TitleA Locational Analysis of Generation Benefits on Long Island, New York
Publication TypeReport
Year of Publication2005
AuthorsWang, Juan, Jesse Cohen, Jennifer L. Edwards, and Chris Marnay
Pagination35
Date Published06/2005
PublisherLBNL
CityBerkeley
Keywordselectricity markets and policy group, energy analysis and environmental impacts department
Abstract

Beginning in April of 2004, nine sites owned by Verizon began to participate in the Long Island Real Time Purchasing Pilot Project (LIRTP) as retail choice customers. LIRTP was designed to minimize electricity costs for retail customers who own on-site distributed generation (DG) units in the near-term, and to stabilize overall electricity costs in the long-term. The nine Verizon buildings have two types of DG units: gas turbines with an estimated generation cost of $156/MWh, and diesel units with an estimated cost of $120/MWh.1 Due to total site emission limits, the operable hours of the DG units are limited.

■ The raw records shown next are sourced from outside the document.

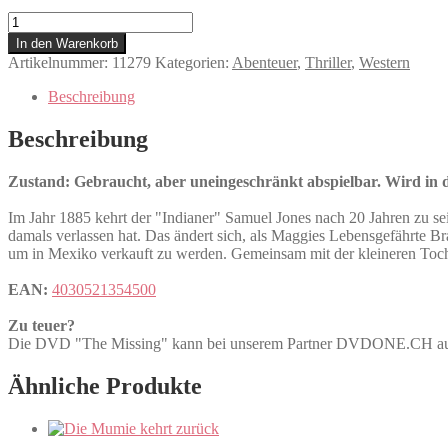
The
Missing
In den Warenkorb
Menge
Artikelnummer:
11279
Kategorien:
Abenteuer
,
Thriller
,
Western
Beschreibung
Beschreibung
Zustand: Gebraucht, aber uneingeschränkt abspielbar. Wird in de
Im Jahr 1885 kehrt der "Indianer" Samuel Jones nach 20 Jahren zu s
damals verlassen hat. Das ändert sich, als Maggies Lebensgefährte B
um in Mexiko verkauft zu werden. Gemeinsam mit der kleineren Tocht
EAN:
4030521354500
Zu teuer?
Die DVD "The Missing" kann bei unserem Partner DVDONE.CH 
Ähnliche Produkte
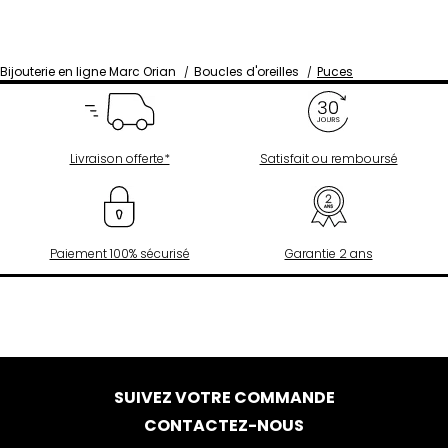
Bijouterie en ligne Marc Orian
Boucles d'oreilles
Puces
Livraison offerte*
Satisfait ou remboursé
Paiement 100% sécurisé
Garantie 2 ans
SUIVEZ VOTRE COMMANDE
CONTACTEZ-NOUS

To estimate the economic value of running on-site DG units, an analysis of the New York Independent System Operator (NYISO) Locational Based Marginal Price (LBMP) data for Long Island was conducted, mainly covering the summer months from 2000 to 2004. Distributions of LBMP, relationship between LBMP and load, and estimates of profitable operating hours for the units were all analyzed. Since Long Island is a diverse and highly congested area, LBMP varies greatly. Looking at the data statistically offers a zone-wide viewpoint, while using spatial analysis shows the LBMP intrazonal differentiation. LBMP is currently used by NYISO for pricing in the 11 NY control zones. Because geographic information systems (GIS) visualize the distribution of a phenomenon over space, it clarifies where load and generation nodes are located, and where load reduction would be most valuable. This study is based on the assumption that the control zone areas do not fully represent the diversity of pricing, and that intrazonal pricing can be analyzed to determine where and when electricity conservation or injection into the network is most valuable.